Decades of research have shaped a picture of the complex networks regulating ISG transcription. These includes both canonical and non-canonical mechanisms within and outside the IFN–JAK–STAT axis, coordinately defining the cellular defense status against pathogen invasion. We expect that the spectrum of new elements involved in both canonical and non-canonical regulation of ISG transcription will continue to grow, and their mechanism-of-actions will be further clarified (see Outstanding Questions). Because of their importance in clinical implication, this knowledge is highly relevant in guiding the development of new therapies that promote the eradication of severe pathogen infections while avoiding autoimmune diseases and toxic effects to the host.
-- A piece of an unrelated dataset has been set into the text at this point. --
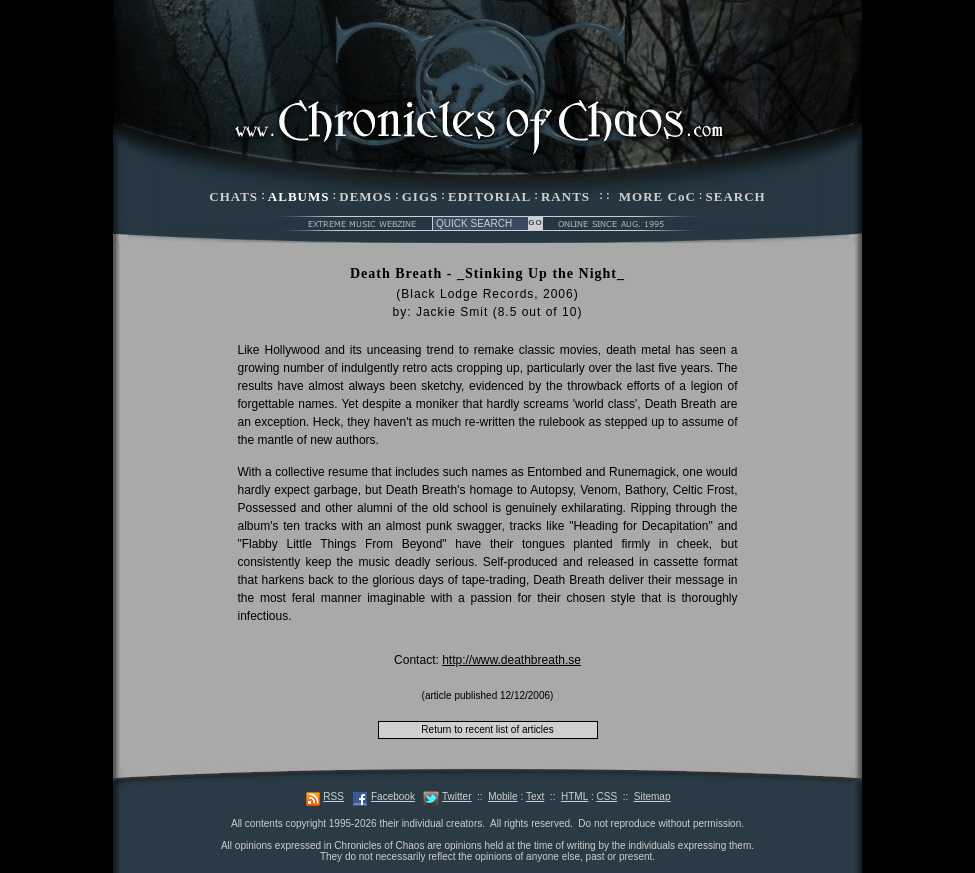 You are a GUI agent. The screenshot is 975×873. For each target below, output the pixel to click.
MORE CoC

Although signaling through the same receptor, there are many type I IFNs in the genome. How do cells dynamically control the production of particular members of these type I IFNs?

Upon IFN-λ binding, what types of modification (e.g., phosphorylation, acetylation) take place to IFNλRs to allow them to trigger ISG transcription?

Generally, HAT activity transforms chromatin into a more relaxed structure, while HDAC activity organizes chromatin into higher-order nucleosomes. Counterintuitively, HDAC activity has been reported to be required for ISG transcription, but what is the underlying mechanism?

How exactly do nucleotide synthesis pathways mediate ISG transcription?

Will ISG-based antiviral strategy circumvent the issue of side effects caused by IFN treatment while retaining therapeutic potency in patients?